There is also a gender dimension. Girls and women are more likely to be infected by men who have recovered, because the Ebola virus is ejaculated in semen for up to seven weeks after recovery. Meanwhile, women are at higher risk as the majority of the healthcare workers are women—the nurses, the midwives, the cleaners—while women also tend to be the ones caring for the sick at home and preparing the dead for funerals. Pregnant women seeking antenatal care are more likely to be exposed to infected healthcare workers.

Then there are basic questions of global equity. The world only really paid attention to Ebola when two Americans (a) got sick, (b) were given an antidote inaccessible to Africans and (c) were evacuated from Africa (nineteenth-century healthcare) to America (twenty-first-century care). Flying doctors from the United States and France back home for First World treatment fosters mistrust—as it should—and raises questions of fairness. More than 4000 have now died from Ebola, but all of the infected Western healthcare workers have survived to date. These inequities reaffirm the view that the global public-health response is mainly about protecting the West.

For Ebola, the US government, which for better or worse means the US military, is well positioned to help, even though any blurring of the military and humanitarian increases the growing risk to aid workers operating in war zones. The Pentagon has the resources, logistics, communications and ability to scramble even while WHO dithers and denies. Understandably, US soldiers will be as fearful of Ebola as everyone else, given the hyperbole. But they are physically fit and without the co-morbidities that many West Africans face—bodies and bloodstreams that are already Occupied Territory by malaria, TB, parasites, worms and various other viruses. Beyond boots on the ground, the US navy could offer impressive resources in terms of ships easily converted into hospitals, naturally quarantined by water, and offering a simple solution to the three-week isolation required for those who have completed their tours.
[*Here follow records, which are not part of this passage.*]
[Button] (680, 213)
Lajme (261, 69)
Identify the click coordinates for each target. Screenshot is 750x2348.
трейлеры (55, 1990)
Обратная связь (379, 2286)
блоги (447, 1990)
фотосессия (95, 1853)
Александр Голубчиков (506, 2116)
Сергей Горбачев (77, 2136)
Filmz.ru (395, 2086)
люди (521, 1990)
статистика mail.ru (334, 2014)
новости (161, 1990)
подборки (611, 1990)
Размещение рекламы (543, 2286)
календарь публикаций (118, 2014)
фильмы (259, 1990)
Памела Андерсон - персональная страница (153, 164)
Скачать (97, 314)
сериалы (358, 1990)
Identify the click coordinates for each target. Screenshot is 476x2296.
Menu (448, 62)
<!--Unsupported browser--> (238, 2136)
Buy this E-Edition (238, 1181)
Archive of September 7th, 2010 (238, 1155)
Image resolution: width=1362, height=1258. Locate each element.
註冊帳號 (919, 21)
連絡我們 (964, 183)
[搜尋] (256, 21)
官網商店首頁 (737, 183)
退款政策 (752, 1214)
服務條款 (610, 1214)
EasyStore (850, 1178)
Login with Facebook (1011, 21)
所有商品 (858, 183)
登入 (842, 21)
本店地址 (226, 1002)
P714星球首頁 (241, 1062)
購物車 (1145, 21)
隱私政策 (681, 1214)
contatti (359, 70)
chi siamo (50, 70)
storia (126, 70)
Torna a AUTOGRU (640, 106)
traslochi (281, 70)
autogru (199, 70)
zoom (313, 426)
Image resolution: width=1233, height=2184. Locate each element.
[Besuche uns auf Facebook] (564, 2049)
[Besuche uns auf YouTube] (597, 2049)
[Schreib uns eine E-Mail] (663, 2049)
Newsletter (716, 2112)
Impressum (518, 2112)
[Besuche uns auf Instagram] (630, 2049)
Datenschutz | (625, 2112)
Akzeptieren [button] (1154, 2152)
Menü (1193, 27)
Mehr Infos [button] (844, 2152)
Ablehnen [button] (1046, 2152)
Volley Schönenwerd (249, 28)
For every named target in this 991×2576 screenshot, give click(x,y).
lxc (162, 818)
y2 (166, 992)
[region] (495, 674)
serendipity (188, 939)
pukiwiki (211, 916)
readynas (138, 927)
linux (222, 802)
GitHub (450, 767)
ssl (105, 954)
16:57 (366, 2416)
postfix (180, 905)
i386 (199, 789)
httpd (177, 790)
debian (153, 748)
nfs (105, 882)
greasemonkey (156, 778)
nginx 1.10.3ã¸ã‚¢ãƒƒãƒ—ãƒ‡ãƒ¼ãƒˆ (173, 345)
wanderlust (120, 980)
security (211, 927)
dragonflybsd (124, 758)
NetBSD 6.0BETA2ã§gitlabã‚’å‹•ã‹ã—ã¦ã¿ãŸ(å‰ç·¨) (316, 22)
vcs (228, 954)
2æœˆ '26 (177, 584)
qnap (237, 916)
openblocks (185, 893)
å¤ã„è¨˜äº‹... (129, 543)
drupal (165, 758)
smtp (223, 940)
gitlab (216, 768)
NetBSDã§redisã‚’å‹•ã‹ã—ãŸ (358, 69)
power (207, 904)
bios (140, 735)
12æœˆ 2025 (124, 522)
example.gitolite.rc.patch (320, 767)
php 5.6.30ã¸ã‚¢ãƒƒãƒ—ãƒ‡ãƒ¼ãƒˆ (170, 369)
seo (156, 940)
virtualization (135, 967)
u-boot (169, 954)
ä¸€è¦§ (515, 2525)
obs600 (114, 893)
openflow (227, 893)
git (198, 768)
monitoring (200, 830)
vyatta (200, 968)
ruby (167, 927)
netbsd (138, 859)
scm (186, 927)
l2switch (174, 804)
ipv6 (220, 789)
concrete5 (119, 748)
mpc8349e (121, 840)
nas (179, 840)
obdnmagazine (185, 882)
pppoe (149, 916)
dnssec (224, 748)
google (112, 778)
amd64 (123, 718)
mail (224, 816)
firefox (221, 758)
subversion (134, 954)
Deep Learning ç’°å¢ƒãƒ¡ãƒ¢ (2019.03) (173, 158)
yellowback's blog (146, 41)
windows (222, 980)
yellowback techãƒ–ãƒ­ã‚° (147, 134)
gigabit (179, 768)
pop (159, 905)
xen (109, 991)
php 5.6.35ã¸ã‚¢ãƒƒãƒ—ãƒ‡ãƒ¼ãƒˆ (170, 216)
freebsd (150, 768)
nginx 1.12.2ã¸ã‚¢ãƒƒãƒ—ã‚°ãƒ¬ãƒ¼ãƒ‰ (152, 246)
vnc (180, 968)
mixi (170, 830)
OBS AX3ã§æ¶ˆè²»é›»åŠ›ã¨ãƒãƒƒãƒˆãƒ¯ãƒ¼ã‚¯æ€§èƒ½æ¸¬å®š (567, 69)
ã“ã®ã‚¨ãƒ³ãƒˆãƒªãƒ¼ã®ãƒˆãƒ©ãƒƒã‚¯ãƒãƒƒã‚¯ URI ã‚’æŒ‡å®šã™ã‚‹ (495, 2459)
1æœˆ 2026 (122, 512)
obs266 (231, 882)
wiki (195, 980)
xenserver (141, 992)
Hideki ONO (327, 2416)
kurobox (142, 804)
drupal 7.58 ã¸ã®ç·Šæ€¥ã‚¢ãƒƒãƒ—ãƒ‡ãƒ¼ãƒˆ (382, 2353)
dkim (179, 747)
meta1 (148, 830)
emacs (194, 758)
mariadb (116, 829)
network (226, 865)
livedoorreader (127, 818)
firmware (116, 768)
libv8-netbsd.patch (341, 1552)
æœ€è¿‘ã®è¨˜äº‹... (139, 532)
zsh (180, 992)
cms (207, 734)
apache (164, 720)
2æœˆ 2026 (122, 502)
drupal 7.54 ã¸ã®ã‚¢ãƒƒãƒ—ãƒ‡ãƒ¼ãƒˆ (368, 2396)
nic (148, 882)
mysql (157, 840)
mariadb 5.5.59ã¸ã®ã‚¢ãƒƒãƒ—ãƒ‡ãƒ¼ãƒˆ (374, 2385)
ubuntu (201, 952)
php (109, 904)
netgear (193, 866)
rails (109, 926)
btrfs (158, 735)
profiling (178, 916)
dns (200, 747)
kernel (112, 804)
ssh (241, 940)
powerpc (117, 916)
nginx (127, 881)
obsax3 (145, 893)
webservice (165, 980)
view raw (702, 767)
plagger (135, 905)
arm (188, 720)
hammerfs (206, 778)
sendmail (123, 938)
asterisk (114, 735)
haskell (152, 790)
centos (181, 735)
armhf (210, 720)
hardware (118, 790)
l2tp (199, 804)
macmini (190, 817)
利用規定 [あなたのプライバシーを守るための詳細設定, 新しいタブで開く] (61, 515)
At the same time, the rising threat posed by epidemics of infectious disease is at odds with the jarring reality of WHO’s inability to control these outbreaks. On WHO’s watch, not only has Ebola thrived to the point of a panic-inducing epidemic, with cases across several countries and in three continents, but polio, once on the verge of eradication, is making a global comeback and mutating into new and lethal mutations. Better leadership is clearly needed, as well as a global commitment to focus WHO on the parts of the world that need its help the most.

Closer to home, we must learn how to recognize not only Ebola but polio, measles and other diseases regaled to history books. Diagnosing these infections isn’t easy: no one comes into the emergency room with “I’ve got Ebola” written on their foreheads. To make it harder, both polio and Ebola start with “flu-like symptoms,” as do many other highly contagious diseases. Here in the United States, Mount Sinai Hospital dealt impressively with a suspected case of Ebola several weeks ago, yet a few months before that a woman with measles was missed twice in the same ER.

Finally, and perhaps most important of all, we should be investing in the public-health institutions in places like West Africa in order to prevent and, if necessary, respond more quickly to threats of communicable disease than a distant UN institution in Geneva. For most of us, infectious diseases have become an afterthought to be considered only when we go to the tropics on holiday; yet in our mobile, hyper-connected world, they are a clear and present danger for all of us. To counter them, we need a better commitment to healthcare, education, safe water, childhood immunization, sanitation and public-health surveillance—not just at home but also in the most vulnerable parts of our interconnected globe. Beyond responding to the Ebola crisis, the United States should lead the way in promoting public health systems in the most impoverished and neglected parts of the world. It’s not only the right and responsible thing to do but will also lead to universal protection from these global threats.